This function can be used to extract or calculate with model matrices given a "semMatriModel" object (from modelMatrices) or a "semPlotModel" object or any of the input types that can be used in semPlotModel directly.

If the model is not specified it is attempted to be identified by the given algebra.

Usage

semMatrixAlgebra(object, algebra, group, simplify = TRUE, model, endoOnly = FALSE)

Arguments

object

A "semMatriModel" object (from modelMatrices) or a "semPlotModel" object or any of the input types that can be used in semPlotModel directly.

algebra

An R expression to use.

group

Groups the algebra should be used on. If more than one a list is returned with the result for each group.

simplify

If TRUE and only one group is used, return output as is instead of in a list.

model

Model to be used in modelMatrices, "mplus", "ram" or "lisrel"

endoOnly

Only needed when the model is "lisrel", sets all variables to endogenous.

Value

A list containing output per group

Details

The "lisrel" model uses the following matrix names: LY, TE, PS, BE, LX, TD, PH, GA, TY, TX, AL and KA.

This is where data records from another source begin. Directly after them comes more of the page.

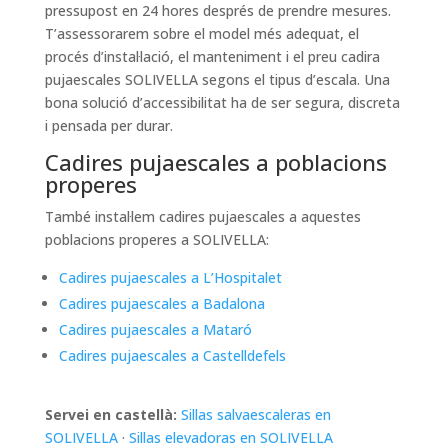
pressupost en 24 hores després de prendre mesures.
T’assessorarem sobre el model més adequat, el
procés d’instal·lació, el manteniment i el preu cadira
pujaescales SOLIVELLA segons el tipus d’escala. Una
bona solució d’accessibilitat ha de ser segura, discreta
i pensada per durar.
Cadires pujaescales a poblacions
properes
També instal·lem cadires pujaescales a aquestes
poblacions properes a SOLIVELLA:
Cadires pujaescales a L’Hospitalet
Cadires pujaescales a Badalona
Cadires pujaescales a Mataró
Cadires pujaescales a Castelldefels
Servei en castellà:
Sillas salvaescaleras en
SOLIVELLA
·
Sillas elevadoras en SOLIVELLA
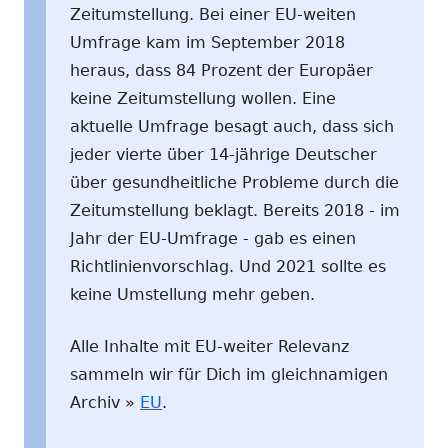
Zeitumstellung. Bei einer EU-weiten
Umfrage kam im September 2018
heraus, dass 84 Prozent der Europäer
keine Zeitumstellung wollen. Eine
aktuelle Umfrage besagt auch, dass sich
jeder vierte über 14-jährige Deutscher
über gesundheitliche Probleme durch die
Zeitumstellung beklagt. Bereits 2018 - im
Jahr der EU-Umfrage - gab es einen
Richtlinienvorschlag. Und 2021 sollte es
keine Umstellung mehr geben.
Alle Inhalte mit EU-weiter Relevanz
sammeln wir für Dich im gleichnamigen
Archiv »
EU
.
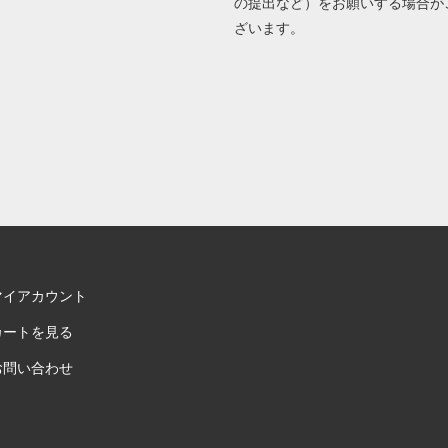
の提出など）をお願いする場合が
ざいます。
マイアカウント
カートを見る
お問い合わせ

The "mplus" model uses the following matrix names: Lambda, Nu, Theta, Kappa, Alpha, Beta, Gamma and Psi.

The "ram" model uses the following matrix names: F, A and S.

See Also

semPlotModel semPlotModel-class modelMatrices lisrelModel ramModel

Examples

Run this code
# NOT RUN {
## Mplus user guide SEM example:
outfile <- tempfile(fileext=".out")
download.file("http://www.statmodel.com/usersguide/chap5/ex5.11.out",outfile)

# Plot model:
semPaths(outfile,intercepts=FALSE)

# Obtain latent regressions (mplus)
semMatrixAlgebra(outfile, Beta)

# mplus model implied covariance:
mat1 <- semMatrixAlgebra(outfile, 
  Lambda %*% Imin(Beta, TRUE) %*% Psi %*% t(Imin(Beta, TRUE)) %*% t(Lambda) + Theta)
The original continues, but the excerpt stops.